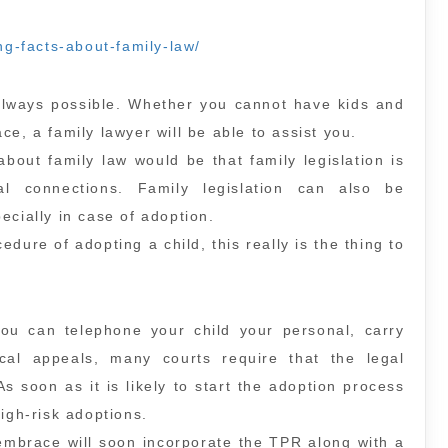
ing-facts-about-family-law/
 always possible. Whether you cannot have kids and
e, a family lawyer will be able to assist you.
about family law would be that family legislation is
al connections. Family legislation can also be
ecially in case of adoption.
dure of adopting a child, this really is the thing to
you can telephone your child your personal, carry
al appeals, many courts require that the legal
As soon as it is likely to start the adoption process
igh-risk adoptions.
embrace will soon incorporate the TPR along with a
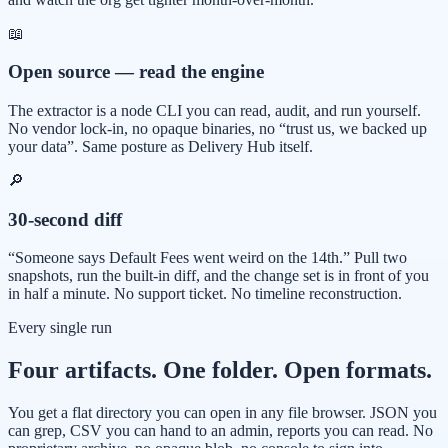
📖
Open source — read the engine
The extractor is a node CLI you can read, audit, and run yourself.
No vendor lock-in, no opaque binaries, no “trust us, we backed up
your data”. Same posture as Delivery Hub itself.
🔎
30-second diff
“Someone says Default Fees went weird on the 14th.” Pull two
snapshots, run the built-in diff, and the change set is in front of you
in half a minute. No support ticket. No timeline reconstruction.
Every single run
Four artifacts. One folder. Open formats.
You get a flat directory you can open in any file browser. JSON you
can grep, CSV you can hand to an admin, reports you can read. No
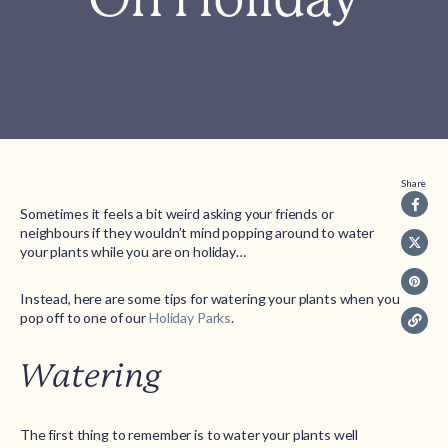
Share
Sometimes it feels a bit weird asking your friends or
neighbours if they wouldn’t mind popping around to water
your plants while you are on holiday…
Instead, here are some tips for watering your plants when you
pop off to one of our
Holiday Parks
.
Watering
The first thing to remember is to water your plants well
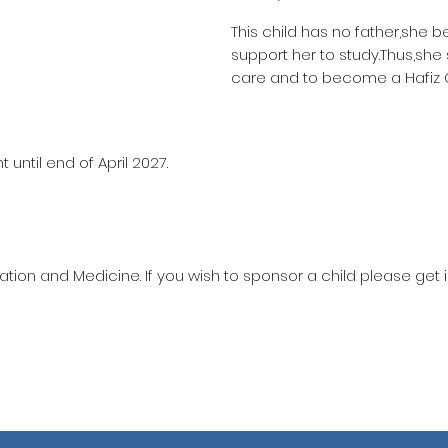
This child has no father,she b
support her to study.Thus,she
care and to become a Hafiz 
until end of April 2027.
ation and Medicine. If you wish to sponsor a child please get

▸ **WHAT YOU HAVE TO DO**:
With the line containing "until end of April 2027." as the first and the last line above as the final one, copy those lines exactly and no others.

▸ **OUTPUT FOR THIS TASK**:
until end of April 2027.
ation and Medicine. If you wish to sponsor a child please get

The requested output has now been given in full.